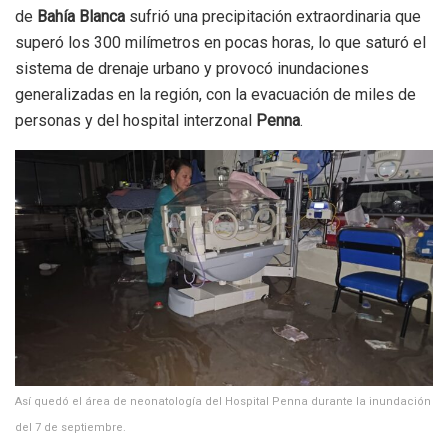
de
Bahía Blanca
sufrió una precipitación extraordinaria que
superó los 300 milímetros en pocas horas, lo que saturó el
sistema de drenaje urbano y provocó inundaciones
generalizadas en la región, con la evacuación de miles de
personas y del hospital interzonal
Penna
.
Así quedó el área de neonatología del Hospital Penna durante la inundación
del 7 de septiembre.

┄┄┄┄┄┄

What needs to be done -> Skipping the pictures, output the entries exactly as they appear above.

Response to this exercise ->
de
Bahía Blanca
sufrió una precipitación extraordinaria que
superó los 300 milímetros en pocas horas, lo que saturó el
sistema de drenaje urbano y provocó inundaciones
generalizadas en la región, con la evacuación de miles de
personas y del hospital interzonal
Penna
.
Así quedó el área de neonatología del Hospital Penna durante la inundación
del 7 de septiembre.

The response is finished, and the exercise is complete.